22      The applicant claims, in order to prove that the condition relating to urgency is satisfied, that the contested act results in a situation in which the applicant cannot, due to the unavailability of the Competent Person, communicate with the ECB. Accordingly, the applicant is not in a position to be compliant with regulatory requirements, to defend its legal position and to assert its rights vis-à-vis the ECB. Furthermore, the applicant fears that the ECB will not be properly informed about its ‘true situation’.

23      These arguments cannot prove that the condition relating to urgency is met.

24      Notwithstanding the question whether an action against the contested act is admissible, it must be held that, in any event, the alleged harm is not imminent within the meaning of the case-law cited in paragraph 16 above.

25      It must be stressed that, at the present time, the alleged risk appears to be merely hypothetical.

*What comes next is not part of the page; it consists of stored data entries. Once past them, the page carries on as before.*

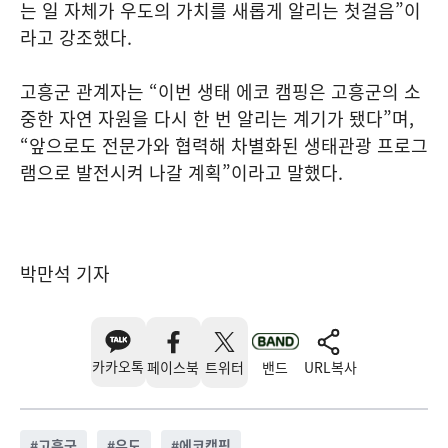
는 일 자체가 우도의 가치를 새롭게 알리는 첫걸음”이
라고 강조했다.
고흥군 관계자는 “이번 생태 에코 캠핑은 고흥군의 소
중한 자연 자원을 다시 한 번 알리는 계기가 됐다”며,
“앞으로도 전문가와 협력해 차별화된 생태관광 프로그
램으로 발전시켜 나갈 계획”이라고 말했다.
박만석 기자
카카오톡
페이스북
트위터
밴드
URL복사
#
고흥군
#
우도
#
에코캠핑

26      In fact, the applicant does not provide evidence to support its contention that the ECB had refused to communicate with it if such communication was not channelled through the Competent Person or communicated without the approval of the latter and there is no reason to believe that the ECB would in fact refuse to accept such communication from the applicant.

27      That is even more unlikely since the ECB has expressly acknowledged in its written observations that, in view of a judgment by the Court of Appeal of Malta of 5 November 2018, it will no longer request the applicant ‘to coordinate’ with the Competent Person its communication with the ECB.

28      It follows from the foregoing that the application for interim measures must be dismissed for lack of urgency, without it being necessary to examine the condition relating to a prima facie case or the need to weigh up the interests involved.

29      Pursuant to Article 158(5) of the Rules of Procedure, it is appropriate to reserve the costs.

On those grounds,


hereby orders:

1.      The application for interim measures is dismissed.

2.      The costs are reserved.

Luxembourg, 21 January 2019.

E. Coulon


M. Jaeger




*      Language of the case: English.